AA now has 2 million members with over 60,000 groups in Canada and the USA. Groups operate in 180 countries around the world. AA also receives institutional support within the prison services of many countries and attendance of AA meetings often accompanies sentencing. Moreover, in societies where traditional support structures (church, family, neighbourhood) are in decline, AA and other mutual aid groups represent an important component of primary healthcare and provide an invaluable support structure for those in need. Challenges The early success of AA in North America was due in part to its strong resonance with the cultural ideas emerging at the time around the need to be self-reliant, individually driven to overcome hardship, and to take personal responsibility for success. AA operates in diverse religious settings, developed and developing countries, nations with private medical care and state health-care. However, development has been uneven. Outside of South Africa and Zimbabwe, there are few groups in the rest of Africa. Eastern Europe has also been slow on the uptake, while members in India and the Middle East tend to be employees of foreign firms. This can partly be explained by the tradition at AA meetings of members sharing their own life histories with others, regardless of class, gender, race, religion, or social status. Thus, cultures which put a high premium on privacy in emotional or social terms, or where people are ‘fixed’ within highly differentiated roles and relationships, have found it difficult to accommodate the core principles of mutual aid groups like AA.
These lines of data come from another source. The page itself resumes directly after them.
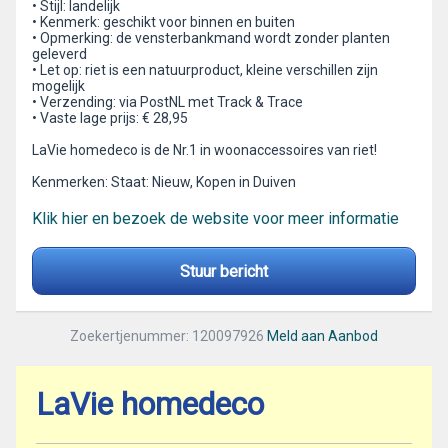
• Stijl: landelijk
• Kenmerk: geschikt voor binnen en buiten
• Opmerking: de vensterbankmand wordt zonder planten
geleverd
• Let op: riet is een natuurproduct, kleine verschillen zijn
mogelijk
• Verzending: via PostNL met Track & Trace
• Vaste lage prijs: € 28,95
LaVie homedeco is de Nr.1 in woonaccessoires van riet!
Kenmerken: Staat: Nieuw, Kopen in Duiven
Klik hier en bezoek de website voor meer informatie
Stuur bericht
Zoekertjenummer: 120097926
Meld aan Aanbod
LaVie homedeco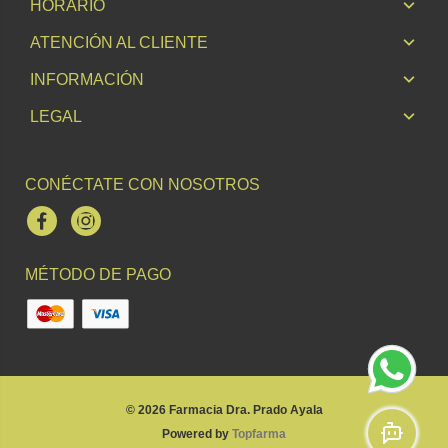
HORARIO
ATENCIÓN AL CLIENTE
INFORMACIÓN
LEGAL
CONÉCTATE CON NOSOTROS
Facebook
Instagram
MÉTODO DE PAGO
© 2026
Farmacia Dra. Prado Ayala
Powered by
Topfarma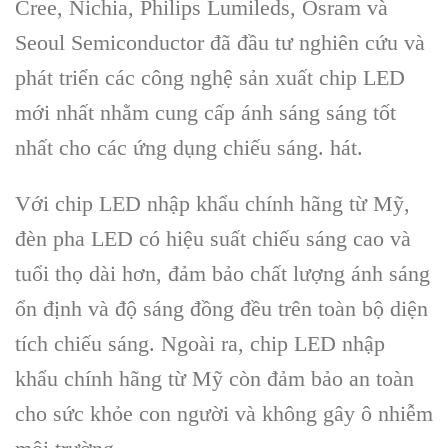
Cree, Nichia, Philips Lumileds, Osram và
Seoul Semiconductor đã đầu tư nghiên cứu và
phát triển các công nghệ sản xuất chip LED
mới nhất nhằm cung cấp ánh sáng sáng tốt
nhất cho các ứng dụng chiếu sáng. hát.
Với chip LED nhập khẩu chính hãng từ Mỹ,
đèn pha LED có hiệu suất chiếu sáng cao và
tuổi thọ dài hơn, đảm bảo chất lượng ánh sáng
ổn định và độ sáng đồng đều trên toàn bộ diện
tích chiếu sáng. Ngoài ra, chip LED nhập
khẩu chính hãng từ Mỹ còn đảm bảo an toàn
cho sức khỏe con người và không gây ô nhiễm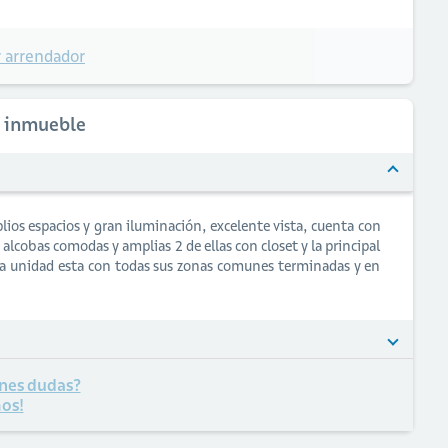
 arrendador
l inmueble
os espacios y gran iluminación, excelente vista, cuenta con
 alcobas comodas y amplias 2 de ellas con closet y la principal
la unidad esta con todas sus zonas comunes terminadas y en
nes dudas?
os!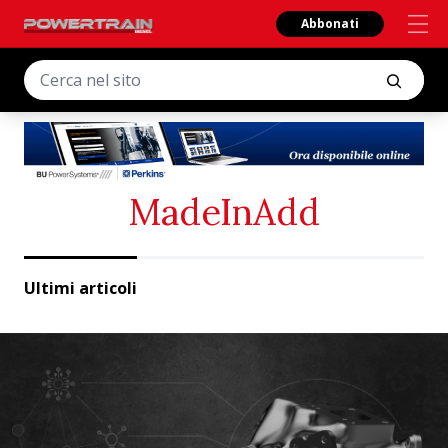
Abbonati
MadeInAdd
Ultimi articoli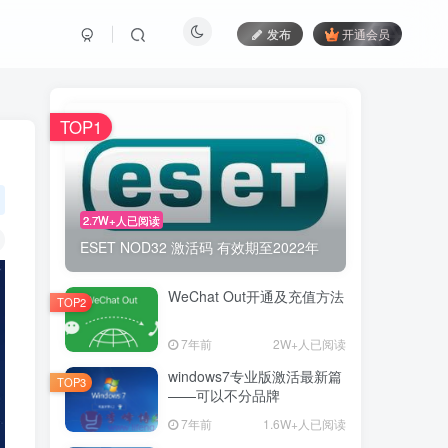
发布
开通会员
TOP1
2.7W+人已阅读
ESET NOD32 激活码 有效期至2022年
WeChat Out开通及充值方法
TOP2
7年前
2W+人已阅读
windows7专业版激活最新篇
TOP3
——可以不分品牌
7年前
1.6W+人已阅读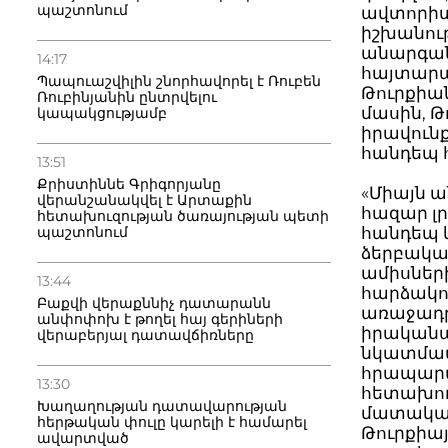
պաշտոնում
ավտորիտա
իշխանութ
անարգան
14:17
հայտարա
Պապուաշվիլին շնորհավորել է Ռուբեն
Թուրքիան
Ռուբինյանին ընտրվելու
մասին, Թ
կապակցությամբ
իրավուն
հանդեպ 
13:51
Քրիստիննե Գրիգորյանը
«Միայն 
վերանշանակվել է Արտաքին
հազար լ
հետախուզության ծառայության պետի
հանդեպ կ
պաշտոնում
ձերբակալ
ամիսներ
13:44
հարձակու
Բաքվի վերաքննիչ դատարանն
առաջադր
անփոփոխ է թողել հայ գերիների
իրականաց
վերաբերյալ դատավճիռները
նկատմամբ
հրապարակ
13:30
հետախու
Խաղաղության դատավարության
մատակար
հերթական փուլը կարելի է համարել
Թուրքիայ
ավարտված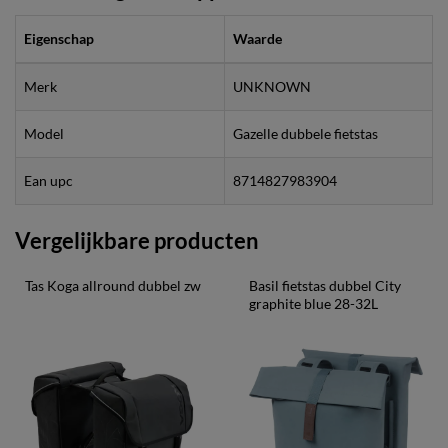
Eigenschap
Waarde
Merk
UNKNOWN
Model
Gazelle dubbele fietstas
Ean upc
8714827983904
Vergelijkbare producten
Tas Koga allround dubbel zw
Basil fietstas dubbel City 
graphite blue 28-32L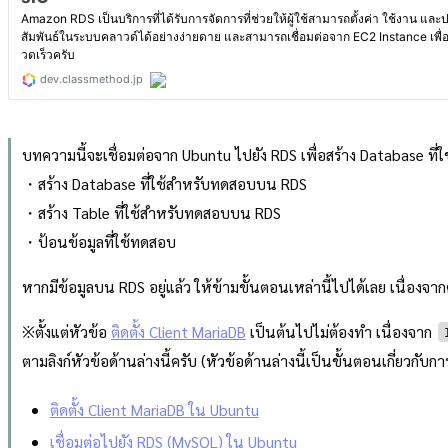
บทความนี้จะเชื่อมต่อจาก Ubuntu ไปยัง RDS เพื่อสร้าง Database ที
・สร้าง Database ที่ใช้สำหรับทดสอบบน RDS
・สร้าง Table ที่ใช้สำหรับทดสอบบน RDS
・ป้อนข้อมูลที่ใช้ทดสอบ
หากมีข้อมูลบน RDS อยู่แล้ว ให้ข้ามขั้นตอนเหล่านี้ไปได้เลย เนื่องจาก
※ตั้งแต่หัวข้อ
ติดตั้ง Client MariaDB
เป็นต้นไปไม่ต้องทำ เนื่องจาก
ตามลิงก์หัวข้อด้านล่างนี้ครับ (หัวข้อด้านล่างนี้เป็นขั้นตอนเกี่ยวก
ติดตั้ง Client MariaDB ใน Ubuntu
เชื่อมต่อไปยัง RDS (MySQL) ใน Ubuntu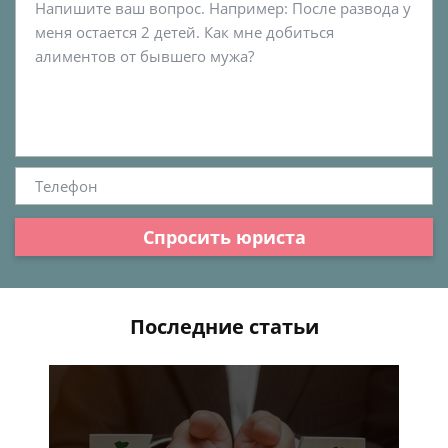
Спросить юриста
Последние статьи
AA’s early success lay in part upon its insistence that individuals, and groups of individuals collected in cohesive groups, should focus their ethical work on changing themselves and supporting others. In addition, AA did not engage in the public politics of alcohol consumption that was growing rapidly in 1940s and 1950s America. The ‘alcohol problem’ was viewed as the problem of the alcoholic, not the alcohol industry or wider culture. AA has never set itself against the alcohol industry, nor undertaken any lobbying or advocacy work to try and temper the rise of the drinking culture in modern societies. There are also questions over the effectiveness of AA. In reality, AA’s success rate is difficult to establish when compared to other treatments for alcohol abuse, (though it is usually argued to fare no better or worse). Assessment is made harder by the fact that it keeps no membership and is a loose affiliation. Randomised controlled trial research would also struggle to identify AA as a unique cause for success against alcoholism, because many people attending AA are also engaged with other therapeutic practice.